Millions of individuals around the world are impacted by the pervasive and highly devastating issue known as gender and sexually-based violence (GSBV). GSBV can appear in a multitude of ways, including physical, sexual, emotional, and financial abuse, but because the warning symptoms are so subtle, it typically goes unrecognized. On the other hand, it’s vital to know the GSBV warning indicators to stop harm and support survivors.
Controlling behavior is one of the most common warning signs of GSBV. Abusers may control survivors’ actions, finances, and social lives. Abusers can exhibit these behaviors in many ways, including constantly monitoring the whereabouts of their partner, and isolating them from friends and family by claiming that their friends and family are bad for them and that they (the abusers) are the only ones who genuinely care about them. Also, limiting their partner’s access to resources, telling her what to wear, how to style her hair, and how to apply makeup, mocking her appearance, and making her feel self-conscious of her body, to name a few. In addition, they constantly put her down and make her feel inadequate.
Coercion and threats are other red flags. Abusers may use violence or intimidation to control their partner or force them to engage in unwanted sexual activities. Abusers, for example, may threaten to harm their partner or family members if they leave the relationship.
Physical violence is also an obvious indicator of GSBV. This can include slapping and hitting, as well as choking and the use of weapons. Abusers may also deny their partner access to medical care or coerce them into harmful behaviors such as substance abuse. We see and hear cases where women are beaten to death or in a coma. This is such a barbaric act and should never be encouraged or condoned.
Another form of gender-based violence is sexual violence, which encompasses any form of unwanted sexual activity, including rape, assault, harassment, and other forms of undignified sexual behavior. Coerced or forced sexual acts, sexual exploitation, or forced prostitution may also occur.

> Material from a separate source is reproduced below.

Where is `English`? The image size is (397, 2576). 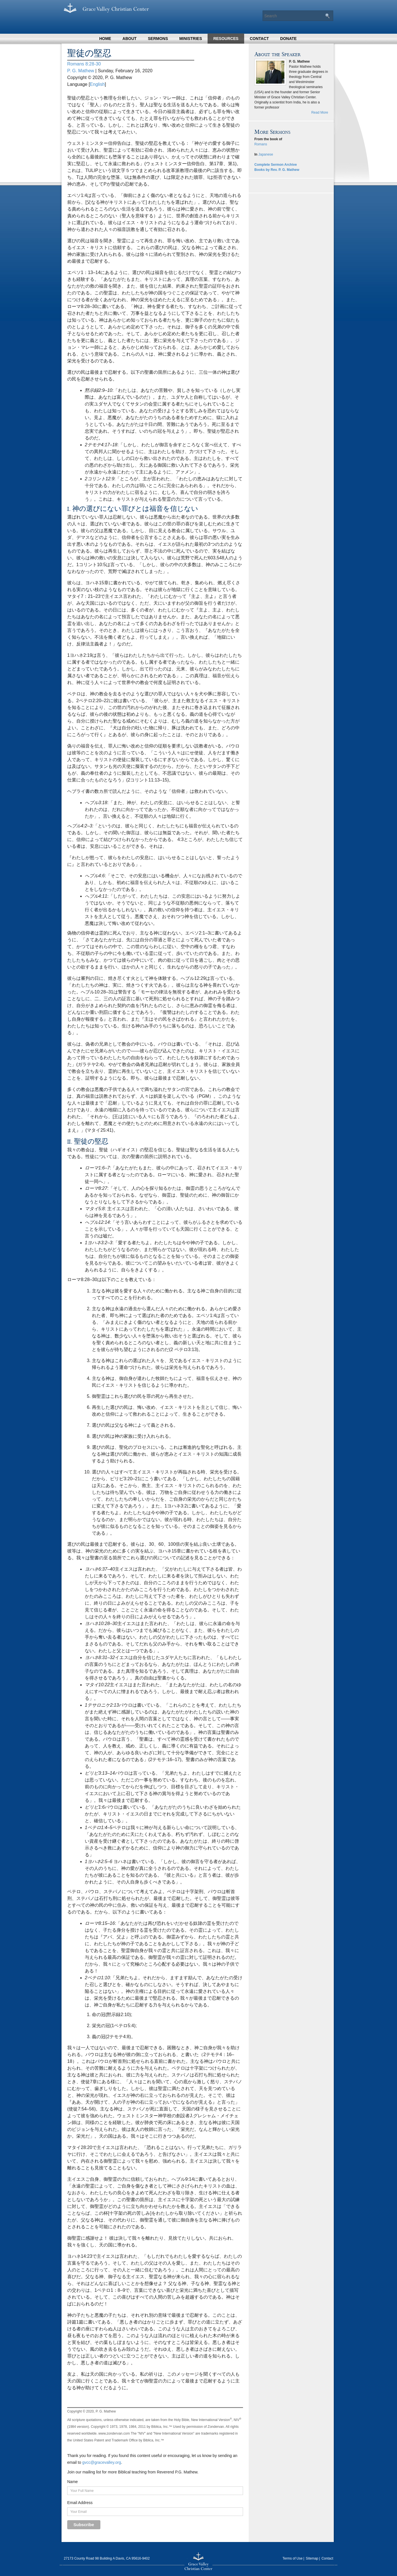
English is located at coordinates (97, 84).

Emotional abuse is overlooked, even though it can be just as harmful as physical abuse. Name-calling, belittling, gaslighting, and isolating the survivor from their social support system are examples of such behaviors. Emotional abuse has long-term consequences for mental health and self-esteem.
There are steps you can take if you suspect someone suffers from GSBV. Begin by listening and offering assistance without judgment. It is critical to believe the survivor and assure them that they are not alone.
Encourage them to seek assistance from professionals or local support services such as hotlines, shelters, or advocacy groups. Remind them that they have the right to leave an abusive situation and that their safety is the most significant consideration.
In conclusion, being aware of GSBV warning indicators is essential to avoid harm and support survivors. Remember that there is help out there and you do not have to navigate through this alone. This is whether you are a survivor or someone who supports one. We can unite to build a safer and more equitable society for all by noticing the warning signs and taking appropriate action.